First is it sounds like Stream 8 will already be a de-focused project by that date. It isn't clear my request for a breakdown on the Stream 8 kernel patches will ever be honored. I see going from CentOS 8 to Stream 9 as much more jarring then transitioning to Stream 8. The project should be putting it's best foot forward on Stream 8 first and then focusing on 9.
Second is the timing of getting CD/CI to a mature state.
Some of the CD/CI test I see needed are complex and I can't find any current public example code of how to perform. If there is a CVE which causes a denial of service, what is the establish procedure of testing if the problem still exists? Is there any existing CD/CI tests that are performed in a VM with external monitoring to see if the test passes or fails (if the VM becomes unresponsive)?

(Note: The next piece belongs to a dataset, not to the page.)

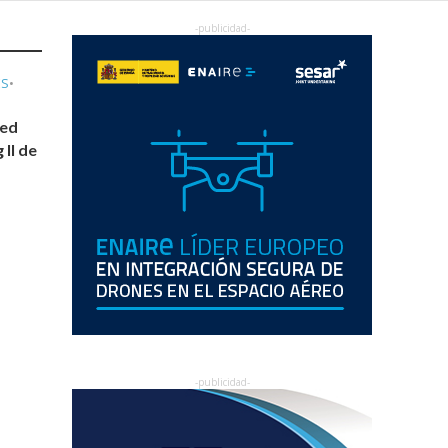
ES
•
eed
 II de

If I am able to get a complex test that a current C8S package fails in April, how soon should we expect a fix and rebuild of the package? What if the fix reveals more tests are needed that it then also fails?
Is there any point in which a potential Stream adopter starts a 90 day evaluation of Stream in October while there are packages that are failing CD/CI tests because the packages haven't been rebuilt yet?
What was the basis for the determination Jan 1, 2022 is the best date to promote Stream focus/adoption?
Rich Bowen has pointed out multiple times the community through it's contributions gets a say in the success or failure of Stream. I believe to some extent that is true. But at the same time, we have already been vetoed on deciding when we are in a ready state. There is no attempt to seek community consensus on the target date.
If we just drive people to other RHEL clones then we have lost building a focus with those people around Stream. Isn't that enough reason to lay out a set of prerequisites for a "when Stream is ready" criteria before shutting down CentOS 8?